→ **REQUIRED ACTION**:
Every entry gets copied exactly. No images go into the copy.

→ **MATERIAL FOR THIS EXERCISE**:

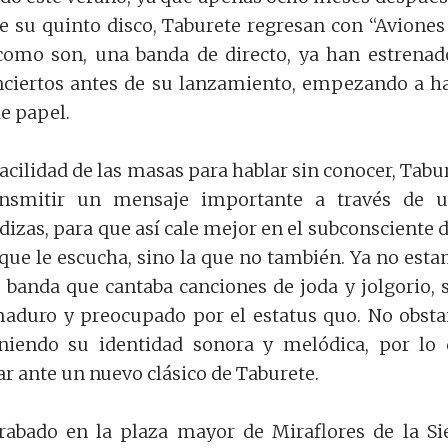
 su quinto disco, Taburete regresan con “Aviones
 como son, una banda de directo, ya han estrenad
nciertos antes de su lanzamiento, empezando a h
de papel.
acilidad de las masas para hablar sin conocer, Tabu
ansmitir un mensaje importante a través de u
izas, para que así cale mejor en el subconsciente d
 que le escucha, sino la que no también. Ya no est
 banda que cantaba canciones de joda y jolgorio, 
aduro y preocupado por el estatus quo. No obsta
iendo su identidad sonora y melódica, por lo
r ante un nuevo clásico de Taburete.
grabado en la plaza mayor de Miraflores de la Si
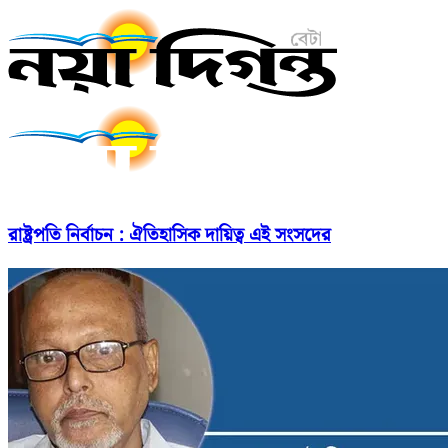
রাষ্ট্রপতি নির্বাচন : ঐতিহাসিক দায়িত্ব এই সংসদের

→ **TASK RESULT**:
 su quinto disco, Taburete regresan con “Aviones
 como son, una banda de directo, ya han estrenad
nciertos antes de su lanzamiento, empezando a h
de papel.
acilidad de las masas para hablar sin conocer, Tabu
ansmitir un mensaje importante a través de u
izas, para que así cale mejor en el subconsciente d
 que le escucha, sino la que no también. Ya no est
 banda que cantaba canciones de joda y jolgorio, 
aduro y preocupado por el estatus quo. No obsta
iendo su identidad sonora y melódica, por lo
r ante un nuevo clásico de Taburete.
grabado en la plaza mayor de Miraflores de la Si
রাষ্ট্রপতি নির্বাচন : ঐতিহাসিক দায়িত্ব এই সংসদের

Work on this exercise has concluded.